DESCRIPTION OF THE TASK
Unless a line falls after the one with "2016 год и на плановый период", retype it exactly from the records below; leave out all pictures.

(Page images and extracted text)

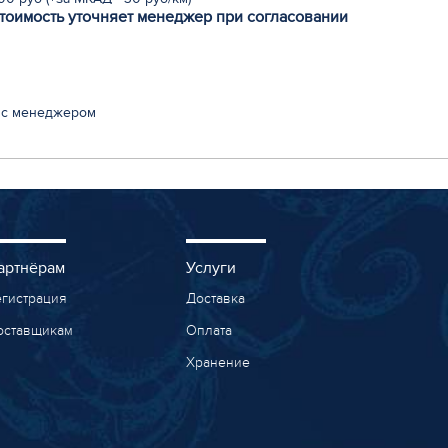
стоимость уточняет менеджер при согласовании
 с менеджером
артнёрам
Услуги
егистрация
Доставка
оставщикам
Оплата
Хранение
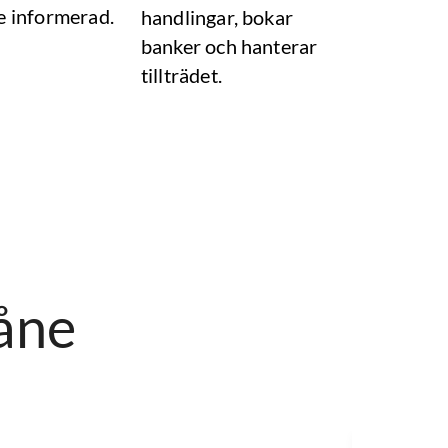
e informerad.
handlingar, bokar
banker och hanterar
tillträdet.
kåne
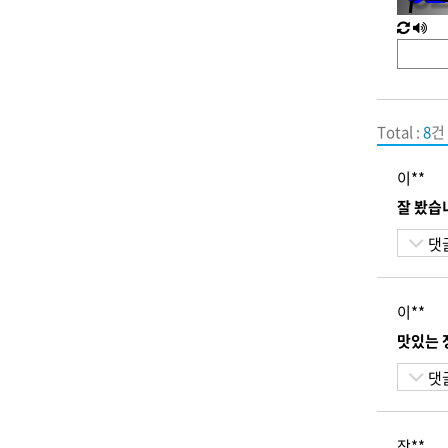
새
한
로
글
고
음
침
성
Total :
8
건 
이**
잘 봤습
댓
이**
맛있는 
댓
장**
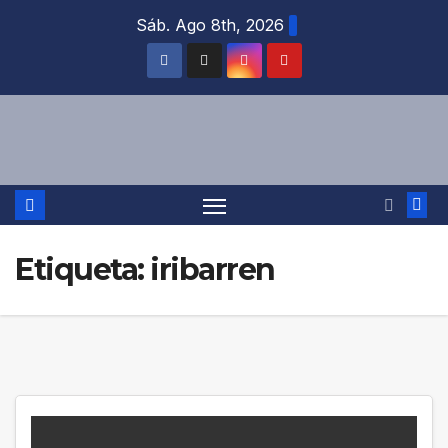
Saltar
Sáb. Ago 8th, 2026
al
contenido
Etiqueta:
iribarren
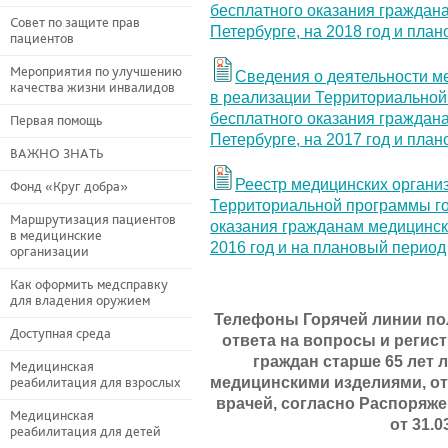
бесплатного оказания граждан
Совет по защите прав
Петербурге, на 2018 год и пла
пациентов
Мероприятия по улучшению
Сведения о деятельности м
качества жизни инвалидов
в реализации Территориальной
бесплатного оказания граждан
Первая помощь
Петербурге, на 2017 год и пла
ВАЖНО ЗНАТЬ
Реестр медицинских органи
Фонд «Круг добра»
Территориальной программы го
Маршрутизация пациентов
оказания гражданам медицинск
в медицинские
2016 год и на плановый период
организации
Как оформить медсправку
для владения оружием
Телефоны Горячей линии пол
Доступная среда
ответа на вопросы и регис
граждан старше 65 лет
Медицинская
медицинскими изделиями, о
реабилитация для взрослых
врачей, согласно
Распоряже
Медицинская
от 31.0
реабилитация для детей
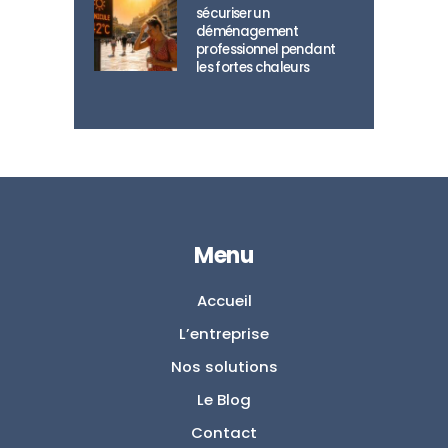
sécuriser un
déménagement
professionnel pendant
les fortes chaleurs
Menu
Accueil
L’entreprise
Nos solutions
Le Blog
Contact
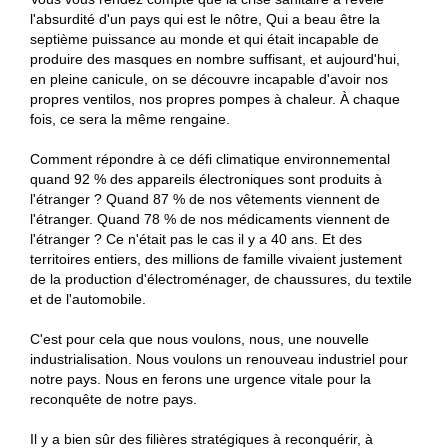
l'absurdité d'un pays qui est le nôtre, Qui a beau être la
septième puissance au monde et qui était incapable de
produire des masques en nombre suffisant, et aujourd'hui,
en pleine canicule, on se découvre incapable d'avoir nos
propres ventilos, nos propres pompes à chaleur. À chaque
fois, ce sera la même rengaine.
Comment répondre à ce défi climatique environnemental
quand 92 % des appareils électroniques sont produits à
l'étranger ? Quand 87 % de nos vêtements viennent de
l'étranger. Quand 78 % de nos médicaments viennent de
l'étranger ? Ce n'était pas le cas il y a 40 ans. Et des
territoires entiers, des millions de famille vivaient justement
de la production d'électroménager, de chaussures, du textile
et de l'automobile.
C'est pour cela que nous voulons, nous, une nouvelle
industrialisation. Nous voulons un renouveau industriel pour
notre pays. Nous en ferons une urgence vitale pour la
reconquête de notre pays.
Il y a bien sûr des filières stratégiques à reconquérir, à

RESPONSE BOX
стоимость уточняет менеджер при согласовании
 с менеджером
артнёрам
Услуги
егистрация
Доставка
оставщикам
Оплата
Хранение
e informerad.
handlingar, bokar
banker och hanterar
tillträdet.
kåne
새
한
로
글
고
음
침
성
Total :
8
건 
이**
잘 봤습
댓
이**
맛있는 
댓
장**
Saltar
Sáb. Ago 8th, 2026
al
contenido
Etiqueta:
iribarren
бесплатного оказания граждан
Совет по защите прав
Петербурге, на 2018 год и пла
пациентов
Мероприятия по улучшению
Сведения о деятельности м
качества жизни инвалидов
в реализации Территориальной
бесплатного оказания граждан
Первая помощь
Петербурге, на 2017 год и пла
ВАЖНО ЗНАТЬ
Реестр медицинских органи
Фонд «Круг добра»
Территориальной программы го
Маршрутизация пациентов
оказания гражданам медицинск
в медицинские
2016 год и на плановый период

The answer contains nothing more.